Saved entries
---+---
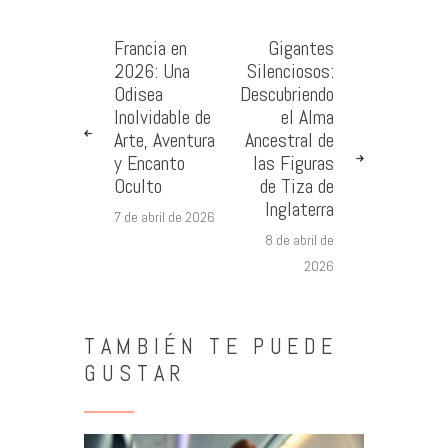
Francia en
Gigantes
2026: Una
Silenciosos:
Odisea
Descubriendo
Inolvidable de
el Alma
Arte, Aventura
Ancestral de
y Encanto
las Figuras
Oculto
de Tiza de
Inglaterra
7 de abril de 2026
8 de abril de
2026
TAMBIÉN TE PUEDE
GUSTAR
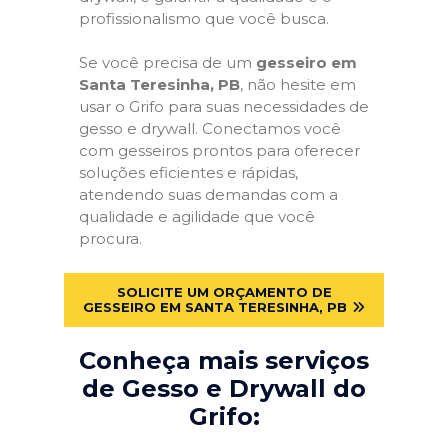
profissionalismo que você busca.
Se você precisa de um
gesseiro em
Santa Teresinha, PB
, não hesite em
usar o Grifo para suas necessidades de
gesso e drywall. Conectamos você
com gesseiros prontos para oferecer
soluções eficientes e rápidas,
atendendo suas demandas com a
qualidade e agilidade que você
procura.
SOLICITE UM ORÇAMENTO DE
GESSEIRO EM SANTA TERESINHA, PB
Conheça mais serviços
de Gesso e Drywall do
Grifo:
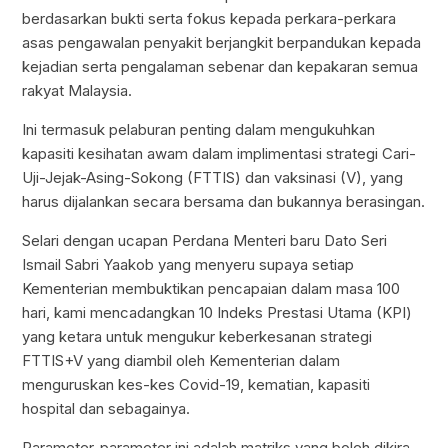
berdasarkan bukti serta fokus kepada perkara-perkara
asas pengawalan penyakit berjangkit berpandukan kepada
kejadian serta pengalaman sebenar dan kepakaran semua
rakyat Malaysia.
Ini termasuk pelaburan penting dalam mengukuhkan
kapasiti kesihatan awam dalam implimentasi strategi Cari-
Uji-Jejak-Asing-Sokong (FTTIS) dan vaksinasi (V), yang
harus dijalankan secara bersama dan bukannya berasingan.
Selari dengan ucapan Perdana Menteri baru Dato Seri
Ismail Sabri Yaakob yang menyeru supaya setiap
Kementerian membuktikan pencapaian dalam masa 100
hari, kami mencadangkan 10 Indeks Prestasi Utama (KPI)
yang ketara untuk mengukur keberkesanan strategi
FTTIS+V yang diambil oleh Kementerian dalam
menguruskan kes-kes Covid-19, kematian, kapasiti
hospital dan sebagainya.
Parameter-parameter ini adalah matriks yang boleh dikira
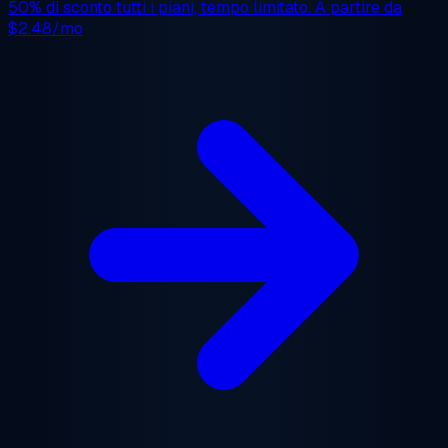
50% di sconto
tutti i piani, tempo limitato. A partire da
$2.48/mo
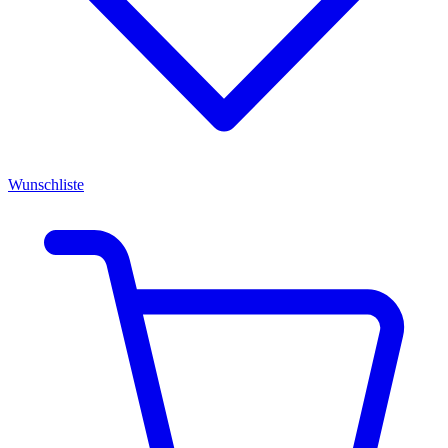
Wunschliste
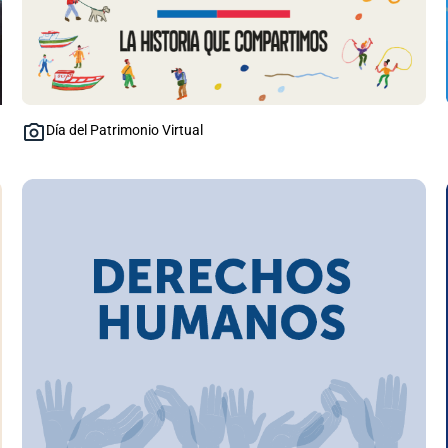
Día del Patrimonio Virtual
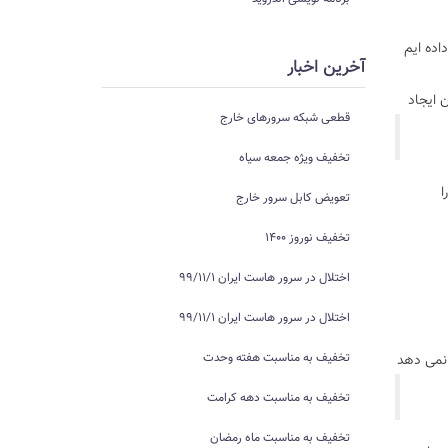
do است که در ادامه توضیح داده ایم
آخرین اخبار
ع به دانلود آن می‌کند، سپس یک container از روی آن ایجاد
قطعی شبکه سرورهای خارج
تخفیف ویژه جمعه سیاه
ی Ubuntu نام image خود را
تعویض کابل سرور خارج
تخفیف نوروز 1400
اختلال در سرور هاست ایران 99/11/1
اختلال در سرور هاست ایران 99/11/1
تخفیف به مناسبت هفته وحدت
نمایش نمی دهد
تخفیف به مناسبت دهه کرامت
تخفیف به مناسبت ماه رمضان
---+---
### WORK ITEM
Drop the images; copy every entry above exactly.

### OUTPUT OF THE TASK
Francia en
Gigantes
2026: Una
Silenciosos:
Odisea
Descubriendo
Inolvidable de
el Alma
Arte, Aventura
Ancestral de
y Encanto
las Figuras
Oculto
de Tiza de
Inglaterra
7 de abril de 2026
8 de abril de
2026
TAMBIÉN TE PUEDE
GUSTAR
profissionalismo que você busca.
Se você precisa de um
gesseiro em
Santa Teresinha, PB
, não hesite em
usar o Grifo para suas necessidades de
gesso e drywall. Conectamos você
com gesseiros prontos para oferecer
soluções eficientes e rápidas,
atendendo suas demandas com a
qualidade e agilidade que você
procura.
SOLICITE UM ORÇAMENTO DE
GESSEIRO EM SANTA TERESINHA, PB
Conheça mais serviços
de Gesso e Drywall do
Grifo:
berdasarkan bukti serta fokus kepada perkara-perkara
asas pengawalan penyakit berjangkit berpandukan kepada
kejadian serta pengalaman sebenar dan kepakaran semua
rakyat Malaysia.
Ini termasuk pelaburan penting dalam mengukuhkan
kapasiti kesihatan awam dalam implimentasi strategi Cari-
Uji-Jejak-Asing-Sokong (FTTIS) dan vaksinasi (V), yang
harus dijalankan secara bersama dan bukannya berasingan.
Selari dengan ucapan Perdana Menteri baru Dato Seri
Ismail Sabri Yaakob yang menyeru supaya setiap
Kementerian membuktikan pencapaian dalam masa 100
hari, kami mencadangkan 10 Indeks Prestasi Utama (KPI)
yang ketara untuk mengukur keberkesanan strategi
FTTIS+V yang diambil oleh Kementerian dalam
menguruskan kes-kes Covid-19, kematian, kapasiti
hospital dan sebagainya.
Parameter-parameter ini adalah matriks yang boleh dikira
50% di sconto
tutti i piani, tempo limitato. A partire da
$2.48/mo
Wunschliste
Día del Patrimonio Virtual
do است که در ادامه توضیح داده ایم
آخرین اخبار
ع به دانلود آن می‌کند، سپس یک container از روی آن ایجاد
قطعی شبکه سرورهای خارج
تخفیف ویژه جمعه سیاه
ی Ubuntu نام image خود را
تعویض کابل سرور خارج
تخفیف نوروز 1400
اختلال در سرور هاست ایران 99/11/1
اختلال در سرور هاست ایران 99/11/1
تخفیف به مناسبت هفته وحدت
نمایش نمی دهد
تخفیف به مناسبت دهه کرامت
تخفیف به مناسبت ماه رمضان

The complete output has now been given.